As her co-workers recently scurried out of the office to get lunch, Phsar Thmey 1 commune chief Si Ton sat by her phone, awaiting a call from a resident in need of her signature.
The 67-year-old civil servant often skips her lunch break, determined to squeeze as much work for her constituents into every working day she has left.
Elected commune chief for the fourth time on June 4, Ms Ton says it’s time to pass on the torch and is putting her best efforts forth in what will be her last mandate.
“After this term, it is time for the next generation to take over,” she said. “I will retire and spend more time with my family.”
The CPP narrowly retained control of Phsar Thmey 1 commune on June 4, garnering 1,470 votes to the opposition CNRP’s 1,289.
This translated into the commune chief position, as well as four councillor seats to the CNRP’s three seats.
Despite the victory, Ms Ton spoke through tears as she discussed the tight race.
“Through my efforts to lead the commune, I should not have only four seats for this commune,” she said.
“I’m not satisfied. We should have won five or six seats at least.
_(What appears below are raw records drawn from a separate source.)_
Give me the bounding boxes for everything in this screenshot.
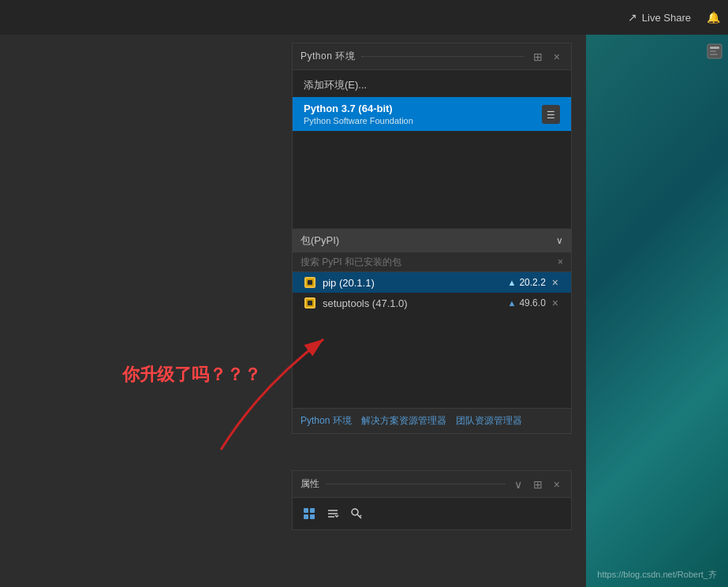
properties-panel: 属性 ∨ ⊞ × <box>292 470 572 530</box>
right-panel-icon <box>706 43 723 63</box>
dropdown-label: 包(PyPI) <box>301 234 339 248</box>
props-close-button[interactable]: × <box>551 477 563 492</box>
setuptools-icon <box>304 297 316 309</box>
svg-rect-5 <box>310 508 315 513</box>
svg-point-11 <box>352 509 358 515</box>
live-share-label: Live Share <box>642 12 691 24</box>
selected-env-item[interactable]: Python 3.7 (64-bit) Python Software Foun… <box>293 97 571 131</box>
search-input[interactable] <box>301 256 558 267</box>
props-category-icon[interactable] <box>301 505 318 522</box>
env-item-left: Python 3.7 (64-bit) Python Software Foun… <box>304 103 413 125</box>
panel-title: Python 环境 <box>301 50 355 63</box>
pip-remove-button[interactable]: × <box>551 276 560 289</box>
add-environment-item[interactable]: 添加环境(E)... <box>293 73 571 97</box>
tab-python-env[interactable]: Python 环境 <box>301 412 352 430</box>
props-dotted-sep <box>326 484 505 484</box>
python-env-panel: Python 环境 ⊞ × 添加环境(E)... Python 3.7 (64-… <box>292 43 572 434</box>
svg-line-13 <box>360 515 361 517</box>
pip-version: ▲ 20.2.2 <box>508 277 546 288</box>
search-clear-icon[interactable]: × <box>558 256 563 267</box>
live-share-icon: ↗ <box>628 11 637 24</box>
env-grid-icon: ☰ <box>547 110 555 121</box>
svg-rect-4 <box>304 508 308 513</box>
packages-dropdown[interactable]: 包(PyPI) ∨ <box>293 228 571 252</box>
props-pin-button[interactable]: ⊞ <box>530 477 546 492</box>
svg-rect-3 <box>710 54 718 55</box>
props-body <box>293 498 571 529</box>
props-key-icon[interactable] <box>348 505 365 522</box>
setuptools-remove-button[interactable]: × <box>551 297 560 309</box>
pkg-left-pip: pip (20.1.1) <box>304 276 375 289</box>
close-button[interactable]: × <box>551 49 563 65</box>
setuptools-right: ▲ 49.6.0 × <box>508 297 560 309</box>
props-sort-icon[interactable] <box>324 505 342 522</box>
setuptools-upgrade-icon: ▲ <box>508 298 517 308</box>
pip-name: pip (20.1.1) <box>323 277 375 289</box>
props-chevron[interactable]: ∨ <box>511 477 525 492</box>
package-list: pip (20.1.1) ▲ 20.2.2 × setuptools (47.1… <box>293 272 571 313</box>
pip-upgrade-icon: ▲ <box>508 278 517 287</box>
svg-rect-6 <box>304 514 308 519</box>
pip-icon <box>304 276 316 289</box>
env-sub: Python Software Foundation <box>304 116 413 125</box>
pin-button[interactable]: ⊞ <box>530 49 546 65</box>
watermark: https://blog.csdn.net/Robert_齐 <box>597 569 717 581</box>
package-item-pip[interactable]: pip (20.1.1) ▲ 20.2.2 × <box>293 272 571 293</box>
notification-icon[interactable]: 🔔 <box>707 11 720 24</box>
tab-team-explorer[interactable]: 团队资源管理器 <box>456 412 522 430</box>
svg-rect-2 <box>710 50 716 52</box>
panel-bottom-spacer <box>293 313 571 408</box>
props-title: 属性 <box>301 477 319 491</box>
live-share-button[interactable]: ↗ Live Share <box>622 8 697 27</box>
setuptools-name: setuptools (47.1.0) <box>323 297 408 309</box>
setuptools-version: ▲ 49.6.0 <box>508 297 546 308</box>
props-actions: ∨ ⊞ × <box>511 477 563 492</box>
tab-solution-explorer[interactable]: 解决方案资源管理器 <box>361 412 446 430</box>
svg-rect-1 <box>710 47 719 49</box>
search-row: × <box>293 252 571 272</box>
background-teal <box>586 0 728 587</box>
env-name: Python 3.7 (64-bit) <box>304 103 413 114</box>
dotted-separator <box>361 56 524 57</box>
top-bar: ↗ Live Share 🔔 <box>0 0 728 35</box>
env-list-spacer <box>293 131 571 210</box>
panel-actions: ⊞ × <box>530 49 563 65</box>
panel-body: 添加环境(E)... Python 3.7 (64-bit) Python So… <box>293 70 571 228</box>
pkg-left-setuptools: setuptools (47.1.0) <box>304 297 408 309</box>
dropdown-chevron-icon: ∨ <box>556 235 563 246</box>
props-header: 属性 ∨ ⊞ × <box>293 471 571 498</box>
panel-header: Python 环境 ⊞ × <box>293 43 571 70</box>
env-item-action-icon[interactable]: ☰ <box>542 105 560 124</box>
package-item-setuptools[interactable]: setuptools (47.1.0) ▲ 49.6.0 × <box>293 293 571 313</box>
annotation-text: 你升级了吗？？？ <box>122 363 261 387</box>
tab-bar: Python 环境 解决方案资源管理器 团队资源管理器 <box>293 408 571 433</box>
svg-rect-7 <box>310 514 315 519</box>
pip-right: ▲ 20.2.2 × <box>508 276 560 289</box>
We have tried to serve the people, but the people are still not satisfied.”
But, when speaking with those who know Ms Ton, only praise was offered about the long-time civil servant, who has been serving the commune since the 1980s and received the Outstanding Asean Women Award from Thai Princess Maha Chakri Sirindhorn in 2016.
Former CNRP Phsar Thmey commune councilor Sitab Sothea said Ms Ton is the hardest-working civil servant she has had the pleasure of working with.
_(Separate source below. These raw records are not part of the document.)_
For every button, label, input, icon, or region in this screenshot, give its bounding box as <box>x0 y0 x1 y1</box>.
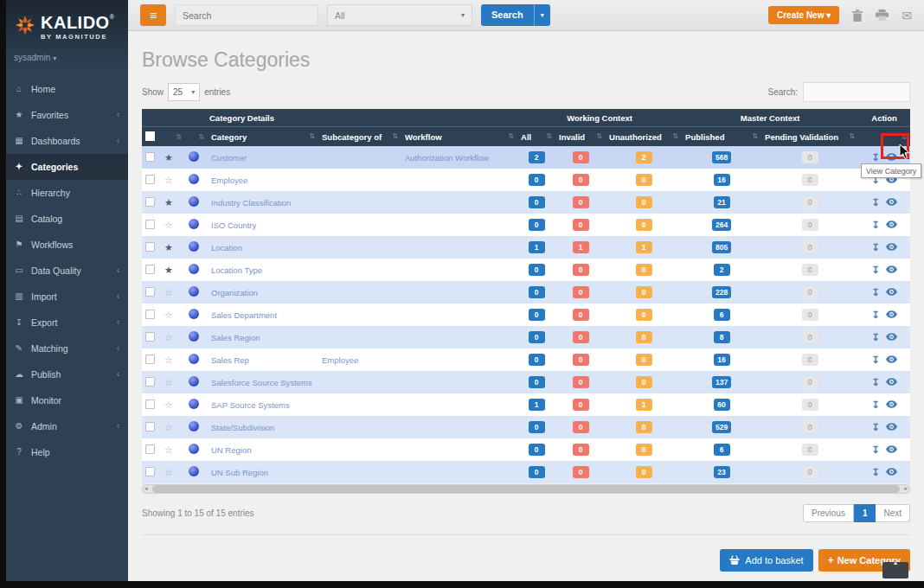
download-icon[interactable]: ↧ <box>871 444 879 455</box>
print-icon[interactable] <box>876 10 889 21</box>
select-all-checkbox[interactable] <box>145 131 155 141</box>
row-checkbox[interactable] <box>145 197 155 207</box>
invalid-column-header[interactable]: Invalid⇅ <box>555 127 606 147</box>
favorite-star-icon[interactable]: ☆ <box>164 175 173 185</box>
unauthorized-count-badge[interactable]: 0 <box>636 219 652 231</box>
sidebar-item-data-quality[interactable]: ▭Data Quality‹ <box>0 258 128 284</box>
all-count-badge[interactable]: 0 <box>529 444 545 456</box>
row-checkbox[interactable] <box>145 355 155 364</box>
view-category-eye-icon[interactable] <box>886 243 897 252</box>
favorite-star-icon[interactable]: ☆ <box>164 310 173 320</box>
invalid-count-badge[interactable]: 1 <box>573 241 589 253</box>
published-count-badge[interactable]: 60 <box>714 399 730 411</box>
row-checkbox[interactable] <box>145 467 155 476</box>
download-icon[interactable]: ↧ <box>871 355 879 365</box>
favorite-star-icon[interactable]: ★ <box>164 197 173 208</box>
sort-icon[interactable]: ⇅ <box>508 132 514 140</box>
row-checkbox[interactable] <box>145 444 155 454</box>
unauthorized-count-badge[interactable]: 0 <box>636 466 652 478</box>
search-scope-select[interactable]: All ▾ <box>327 4 472 26</box>
sidebar-item-import[interactable]: ▥Import‹ <box>0 284 128 310</box>
download-icon[interactable]: ↧ <box>871 399 879 410</box>
all-count-badge[interactable]: 1 <box>529 399 545 411</box>
row-checkbox[interactable] <box>145 422 155 431</box>
unauthorized-count-badge[interactable]: 0 <box>636 354 652 366</box>
page-size-select[interactable]: 25 ▾ <box>168 83 200 101</box>
row-checkbox[interactable] <box>145 220 155 229</box>
unauthorized-count-badge[interactable]: 2 <box>636 151 652 163</box>
unauthorized-column-header[interactable]: Unauthorized⇅ <box>606 127 682 147</box>
download-icon[interactable]: ↧ <box>871 332 879 342</box>
invalid-count-badge[interactable]: 0 <box>573 354 589 366</box>
all-column-header[interactable]: All⇅ <box>517 127 555 147</box>
invalid-count-badge[interactable]: 0 <box>573 264 589 276</box>
download-icon[interactable]: ↧ <box>871 265 879 275</box>
sidebar-item-dashboards[interactable]: ▦Dashboards‹ <box>0 128 128 154</box>
trash-icon[interactable] <box>852 10 863 22</box>
sidebar-item-home[interactable]: ⌂Home <box>0 76 128 102</box>
published-count-badge[interactable]: 228 <box>712 286 730 298</box>
published-column-header[interactable]: Published⇅ <box>682 127 761 147</box>
published-count-badge[interactable]: 805 <box>712 241 730 253</box>
sidebar-item-admin[interactable]: ⚙Admin‹ <box>0 413 128 439</box>
all-count-badge[interactable]: 0 <box>529 286 545 298</box>
view-category-eye-icon[interactable] <box>886 198 897 208</box>
unauthorized-count-badge[interactable]: 0 <box>636 286 652 298</box>
sidebar-item-hierarchy[interactable]: ∴Hierarchy <box>0 180 128 206</box>
sidebar-item-workflows[interactable]: ⚑Workflows <box>0 232 128 258</box>
type-column-header[interactable]: ⇅ <box>185 127 208 147</box>
published-count-badge[interactable]: 6 <box>714 444 730 456</box>
category-link[interactable]: UN Region <box>211 445 251 455</box>
category-link[interactable]: Employee <box>211 176 247 185</box>
invalid-count-badge[interactable]: 0 <box>573 174 589 186</box>
popup-player-icon[interactable]: ▴ <box>882 562 908 578</box>
table-search-input[interactable] <box>803 82 910 102</box>
scrollbar-thumb[interactable] <box>152 485 900 493</box>
row-checkbox[interactable] <box>145 399 155 409</box>
view-category-eye-icon[interactable] <box>886 288 897 297</box>
unauthorized-count-badge[interactable]: 1 <box>636 399 652 411</box>
favorite-star-icon[interactable]: ☆ <box>164 332 173 342</box>
unauthorized-count-badge[interactable]: 0 <box>636 196 652 208</box>
all-count-badge[interactable]: 0 <box>529 264 545 276</box>
published-count-badge[interactable]: 16 <box>714 354 730 366</box>
published-count-badge[interactable]: 529 <box>712 421 730 433</box>
sort-icon[interactable]: ⇅ <box>672 132 678 140</box>
download-icon[interactable]: ↧ <box>871 152 879 163</box>
row-checkbox[interactable] <box>145 310 155 319</box>
view-category-eye-icon[interactable] <box>886 310 897 320</box>
search-button-caret-icon[interactable]: ▾ <box>534 4 550 26</box>
global-search-input[interactable] <box>175 4 318 26</box>
invalid-count-badge[interactable]: 0 <box>573 466 589 478</box>
favorite-star-icon[interactable]: ☆ <box>164 444 173 455</box>
view-category-eye-icon[interactable] <box>886 220 897 230</box>
sidebar-item-catalog[interactable]: ▤Catalog <box>0 206 128 232</box>
category-link[interactable]: Sales Region <box>211 333 260 342</box>
next-page-button[interactable]: Next <box>876 504 910 522</box>
download-icon[interactable]: ↧ <box>871 197 879 208</box>
row-checkbox[interactable] <box>145 265 155 274</box>
published-count-badge[interactable]: 264 <box>712 219 730 231</box>
all-count-badge[interactable]: 0 <box>529 219 545 231</box>
published-count-badge[interactable]: 8 <box>714 331 730 343</box>
unauthorized-count-badge[interactable]: 0 <box>636 264 652 276</box>
favorite-star-icon[interactable]: ☆ <box>164 355 173 365</box>
unauthorized-count-badge[interactable]: 1 <box>636 241 652 253</box>
invalid-count-badge[interactable]: 0 <box>573 309 589 321</box>
invalid-count-badge[interactable]: 0 <box>573 286 589 298</box>
all-count-badge[interactable]: 0 <box>529 196 545 208</box>
published-count-badge[interactable]: 23 <box>714 466 730 478</box>
unauthorized-count-badge[interactable]: 0 <box>636 309 652 321</box>
user-menu[interactable]: sysadmin▾ <box>14 53 121 62</box>
unauthorized-count-badge[interactable]: 0 <box>636 376 652 388</box>
category-link[interactable]: Sales Department <box>211 310 277 320</box>
sort-icon[interactable]: ⇅ <box>596 132 602 140</box>
pending-validation-column-header[interactable]: Pending Validation⇅ <box>761 127 858 147</box>
all-count-badge[interactable]: 0 <box>529 331 545 343</box>
download-icon[interactable]: ↧ <box>871 242 879 252</box>
invalid-count-badge[interactable]: 0 <box>573 399 589 411</box>
invalid-count-badge[interactable]: 0 <box>573 151 589 163</box>
invalid-count-badge[interactable]: 0 <box>573 219 589 231</box>
category-link[interactable]: Sales Rep <box>211 355 249 365</box>
favorite-star-icon[interactable]: ☆ <box>164 399 173 410</box>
“I admire her,” she said. “She is popular in the commune because she is friendly and communicates well with residents.
“She understands the difficulties facing residents and works to solve them without allowing politics to interfere.
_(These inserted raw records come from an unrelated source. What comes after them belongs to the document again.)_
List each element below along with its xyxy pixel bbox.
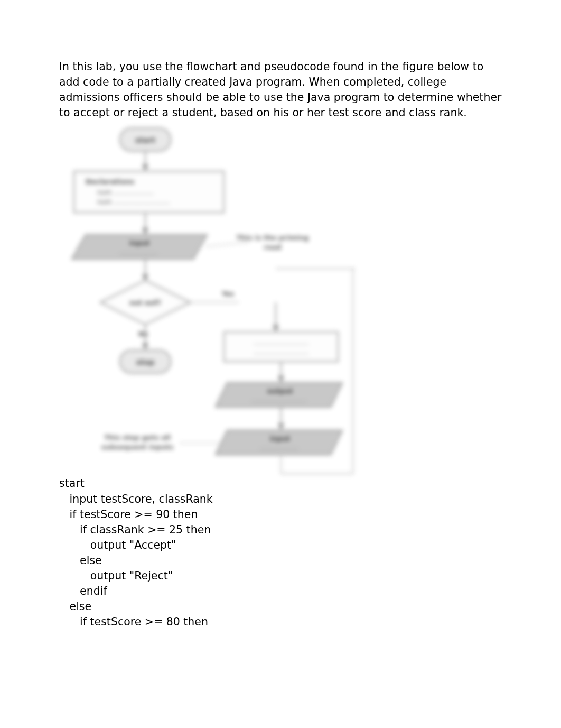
svg-text:..............................: .............................. xyxy=(251,397,307,403)
flowchart-priming-note: This is the priming xyxy=(236,234,308,242)
flowchart-input-label: input xyxy=(129,239,150,247)
flowchart-loop-input-label: input xyxy=(270,435,291,443)
pseudocode-block: start input testScore, classRank if test… xyxy=(59,476,502,630)
svg-text:.....................: ..................... xyxy=(259,444,298,451)
flowchart-figure: start Declarations num .................… xyxy=(59,123,355,479)
flowchart-yes-label: Yes xyxy=(221,290,234,298)
flowchart-loop-note: This step gets all xyxy=(104,434,171,441)
pseudocode-line: output "Accept" xyxy=(59,539,176,551)
svg-text:..............................: .............................. xyxy=(254,349,309,356)
intro-paragraph: In this lab, you use the flowchart and p… xyxy=(59,59,502,121)
pseudocode-line: if testScore >= 80 then xyxy=(59,615,208,628)
pseudocode-line: else xyxy=(59,600,91,613)
svg-text:read: read xyxy=(264,243,281,251)
flowchart-start-label: start xyxy=(135,136,155,144)
flowchart-declarations-text: Declarations xyxy=(86,178,135,186)
flowchart-no-label: No xyxy=(138,330,148,338)
svg-line-8 xyxy=(207,242,249,246)
svg-text:..............................: .............................. xyxy=(254,339,309,346)
pseudocode-line: if classRank >= 25 then xyxy=(59,523,211,536)
document-page: In this lab, you use the flowchart and p… xyxy=(0,0,561,630)
svg-text:num  .........................: num ............................ xyxy=(97,198,170,206)
svg-text:num  ....................: num .................... xyxy=(97,189,154,196)
pseudocode-line: if testScore >= 90 then xyxy=(59,508,198,521)
svg-marker-27 xyxy=(216,430,342,455)
pseudocode-line: endif xyxy=(59,585,107,597)
svg-marker-22 xyxy=(216,383,342,407)
pseudocode-line: else xyxy=(59,554,102,567)
flowchart-decision-label: not eof? xyxy=(129,299,161,307)
pseudocode-line: output "Reject" xyxy=(59,569,173,582)
flowchart-output-label: output xyxy=(267,387,293,395)
pseudocode-line: input testScore, classRank xyxy=(59,493,213,505)
flowchart-stop-label: stop xyxy=(136,358,155,366)
flowchart-svg: start Declarations num .................… xyxy=(59,123,355,479)
svg-rect-18 xyxy=(224,332,338,362)
svg-text:.....................: ..................... xyxy=(119,249,157,256)
svg-text:subsequent inputs: subsequent inputs xyxy=(101,443,174,451)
“It never mattered what political party someone was from,” she added. “Ms Ton is willing to work with anyone.”
Asked to pinpoint Mrs Ton’s shortcomings, Ms Sothea said she could not think of any and added that the commune chief always accepted alternative viewpoints and worked with district authorities to improve her neighbourhood.
Ros Sopheap, executive director of Gender and Development for Cambodia, said Ms Ton is a beacon of inspiration for women fighting for their place in public service still dominated by men.
“If we compare the effectiveness of women and men, even men themselves recognise that women are more skilled in resolving conflicts or at negotiating and coordinating conflicts in the community,” said Ms Sopheap.
Back in her office, Ms Ton said praise from her colleagues is what keeps her going after many years of public service.
“As a leader in the commune, I have always loved the people like my children and that makes my services better,” she said.
“People are not pieces of pork that commune officials can exploit for their own benefit.”